Agroecology Knowledge Hub

Synergies: building synergies enhances key functions across food systems, supporting production and multiple ecosystem services

Agroecology pays careful attention to the design of diversified systems that selectively combine annual and perennial crops, livestock and aquatic animals, trees, soils, water and other components on farms and agricultural landscapes to enhance synergies in the context of an increasingly changing climate.

Building synergies in food systems delivers multiple benefits. By optimizing biological synergies, agroecological practices enhance ecological functions, leading to greater resource-use efficiency and resilience. For example, globally, biological nitrogen fixation by pulses in intercropping systems or rotations generates close to USD 10 million savings in nitrogen fertilizers every year, while contributing to soil health, climate change mitigation and adaptation. Furthermore, about 15 percent of the nitrogen applied to crops comes from livestock manure, highlighting synergies resulting from crop–livestock integration. In Asia, integrated rice systems combine rice cultivation with the generation of other products such as fish, ducks and trees. By maximising synergies, integrated rice systems significantly improve yield, dietary diversity, weed control, soil structure and fertility, as well as providing biodiversity habitat and pest control.

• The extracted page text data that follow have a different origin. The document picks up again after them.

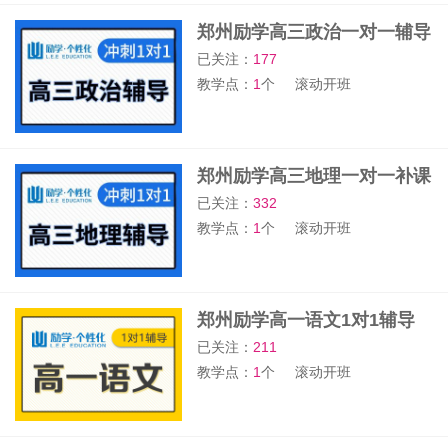
郑州励学高三政治一对一辅导
班
已关注：
177
教学点：
1
个
滚动开班
郑州励学高三地理一对一补课
班
已关注：
332
教学点：
1
个
滚动开班
郑州励学高一语文1对1辅导
班
已关注：
211
教学点：
1
个
滚动开班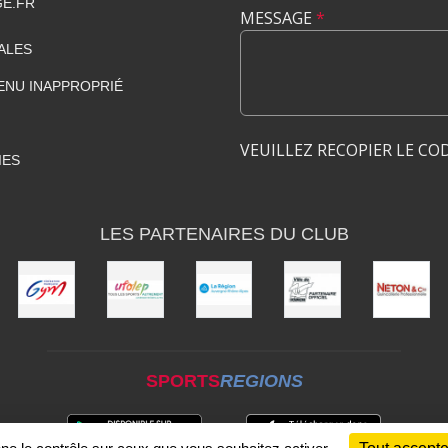
GE.FR
MESSAGE
*
ALES
ENU INAPPROPRIÉ
VEUILLEZ RECOPIER LE CO
IES
LES PARTENAIRES DU CLUB
SPORTS
REGIONS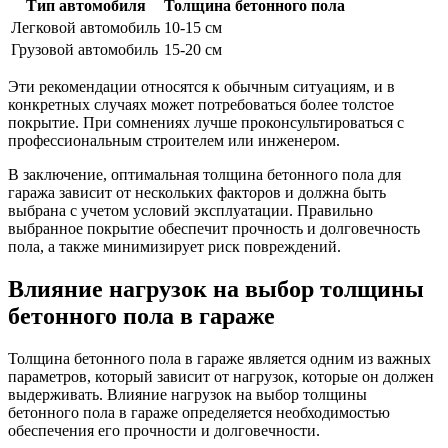
Тип автомобиля
Толщина бетонного пола
Легковой автомобиль
10-15 см
Грузовой автомобиль
15-20 см
Эти рекомендации относятся к обычным ситуациям, и в
конкретных случаях может потребоваться более толстое
покрытие. При сомнениях лучше проконсультироваться с
профессиональным строителем или инженером.
В заключение, оптимальная толщина бетонного пола для
гаража зависит от нескольких факторов и должна быть
выбрана с учетом условий эксплуатации. Правильно
выбранное покрытие обеспечит прочность и долговечность
пола, а также минимизирует риск повреждений.
Влияние нагрузок на выбор толщины
бетонного пола в гараже
Толщина бетонного пола в гараже является одним из важных
параметров, который зависит от нагрузок, которые он должен
выдерживать. Влияние нагрузок на выбор толщины
бетонного пола в гараже определяется необходимостью
обеспечения его прочности и долговечности.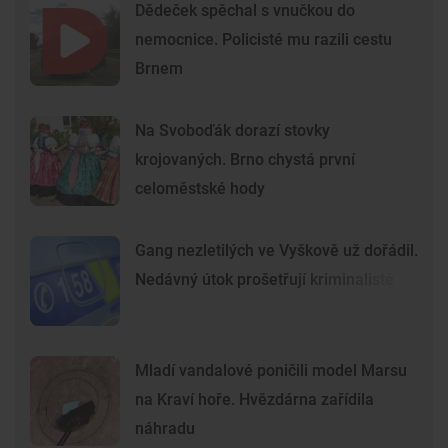
Dědeček spěchal s vnučkou do
nemocnice. Policisté mu razili cestu
Brnem
Na Svoboďák dorazí stovky
krojovaných. Brno chystá první
celoměstské hody
Gang nezletilých ve Vyškově už dořádil.
Nedávný útok prošetřují kriminalisté
Mladí vandalové poničili model Marsu
na Kraví hoře. Hvězdárna zařídila
náhradu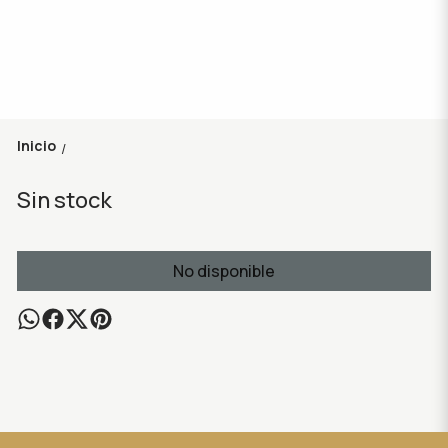
Inicio
/
Sin stock
No disponible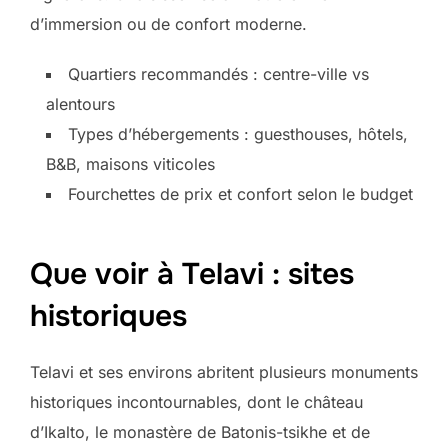
d’immersion ou de confort moderne.
Quartiers recommandés : centre-ville vs
alentours
Types d’hébergements : guesthouses, hôtels,
B&B, maisons viticoles
Fourchettes de prix et confort selon le budget
Que voir à Telavi : sites
historiques
Telavi et ses environs abritent plusieurs monuments
historiques incontournables, dont le château
d’Ikalto, le monastère de Batonis-tsikhe et de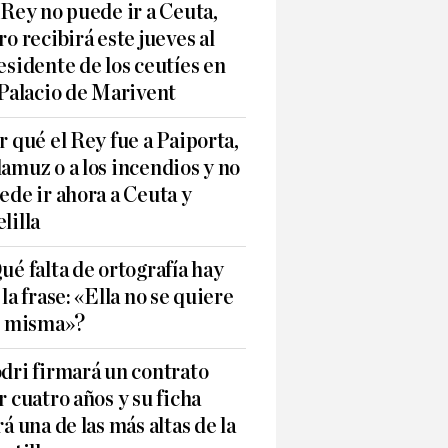
 Rey no puede ir a Ceuta,
ro recibirá este jueves al
esidente de los ceutíes en
 Palacio de Marivent
r qué el Rey fue a Paiporta,
amuz o a los incendios y no
ede ir ahora a Ceuta y
lilla
ué falta de ortografía hay
 la frase: «Ella no se quiere
í misma»?
dri firmará un contrato
r cuatro años y su ficha
rá una de las más altas de la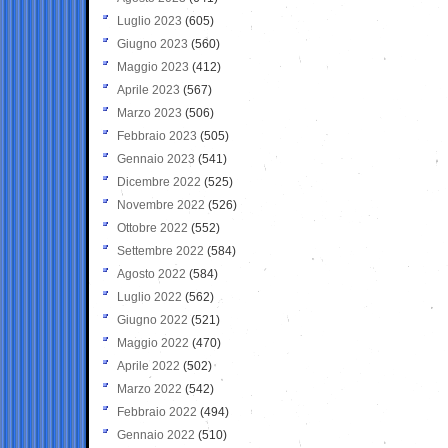
Luglio 2023
(605)
Giugno 2023
(560)
Maggio 2023
(412)
Aprile 2023
(567)
Marzo 2023
(506)
Febbraio 2023
(505)
Gennaio 2023
(541)
Dicembre 2022
(525)
Novembre 2022
(526)
Ottobre 2022
(552)
Settembre 2022
(584)
Agosto 2022
(584)
Luglio 2022
(562)
Giugno 2022
(521)
Maggio 2022
(470)
Aprile 2022
(502)
Marzo 2022
(542)
Febbraio 2022
(494)
Gennaio 2022
(510)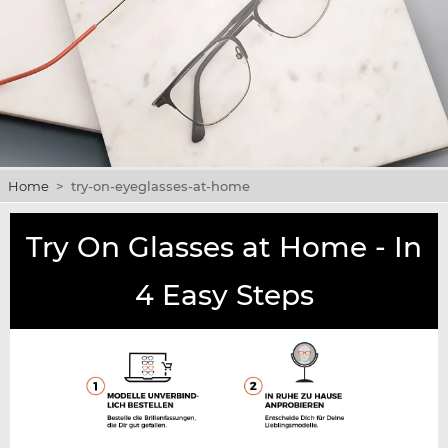
Home
>
try-on-eyeglasses-at-home
Try On Glasses at Home - In
4 Easy Steps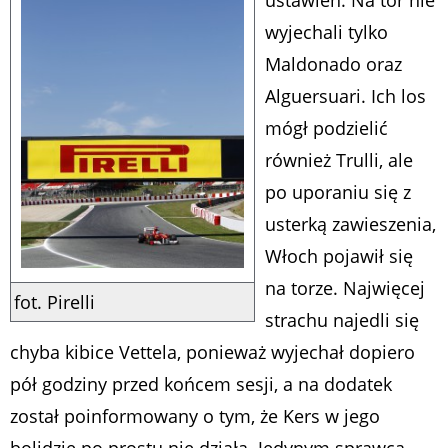
wyjechali tylko
Maldonado oraz
Alguersuari. Ich los
mógł podzielić
również Trulli, ale
po uporaniu się z
usterką zawieszenia,
Włoch pojawił się
na torze. Najwięcej
fot. Pirelli
strachu najedli się
chyba kibice Vettela, ponieważ wyjechał dopiero
pół godziny przed końcem sesji, a na dodatek
został poinformowany o tym, że Kers w jego
bolidzie po prostu nie działa. Jedynym sprawcą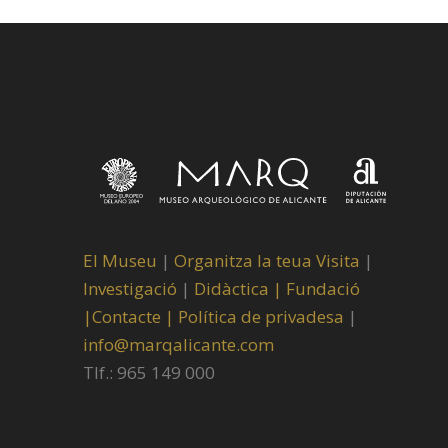
El Museu
|
Organitza la teua Visita
|
Investigació
|
Didàctica |
Fundació
|
Contacte |
Política de privadesa
|
info@marqalicante.com
Tlf.: 965 149 000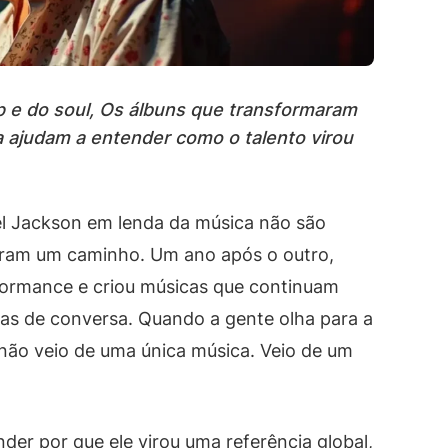
 e do soul, Os álbuns que transformaram
 ajudam a entender como o talento virou
l Jackson em lenda da música não são
tram um caminho. Um ano após o outro,
rformance e criou músicas que continuam
das de conversa. Quando a gente olha para a
o não veio de uma única música. Veio de um
der por que ele virou uma referência global,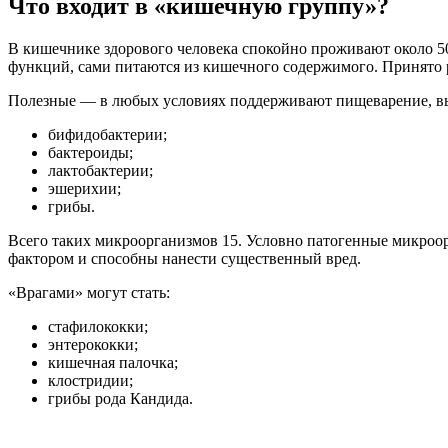
Что входит в «кишечную группу»?
В кишечнике здорового человека спокойно проживают около 5
функций, сами питаются из кишечного содержимого. Принято р
Полезные — в любых условиях поддерживают пищеварение, в
бифидобактерии;
бактероиды;
лактобактерии;
эшерихии;
грибы.
Всего таких микроорганизмов 15. Условно патогенные микроор
фактором и способны нанести существенный вред.
«Врагами» могут стать:
стафилококки;
энтерококки;
кишечная палочка;
клостридии;
грибы рода Кандида.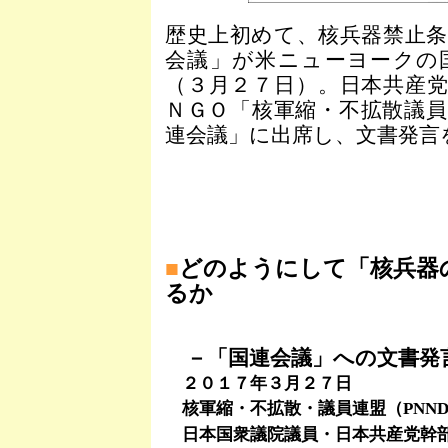
歴史上初めて、核兵器禁止
会議」が米ニューヨークの
（３月２７日）。日本共産
ＮＧＯ「核軍縮・不拡散議
連会議」に出席し、文書発言
■
どのようにして「核兵器
るか
－「国連会議」への文書発
２０１７年３月２７日
核軍縮・不拡散・議員連盟（PNN
日本国衆議院議員・日本共産党幹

At the landscape level, synchronization of productive activities in time and space is necessary to enhance synergies. Soil erosion control using Calliandra hedgerows is common in integrated agroecological systems in the East African Highlands. In this example, the management practice of periodic pruning reduces tree competition with crops grown between hedgerows and at the same time provides feed for animals, creating synergies between the different components. Pastoralism and extensive livestock grazing systems manage complex interactions between people, multi-species herds and variable environmental conditions, building resilience and contributing to ecosystem services such as seed dispersal, habitat preservation and soil fertility.

While agroecological approaches strive to maximise synergies, trade-offs also occur in natural and human systems. For example, the allocation of resource use or access rights often involve trade-offs. To promote synergies within the wider food system, and best manage trade-offs, agroecology emphasizes the importance of partnerships, cooperation and responsible governance, involving different actors at multiple scales.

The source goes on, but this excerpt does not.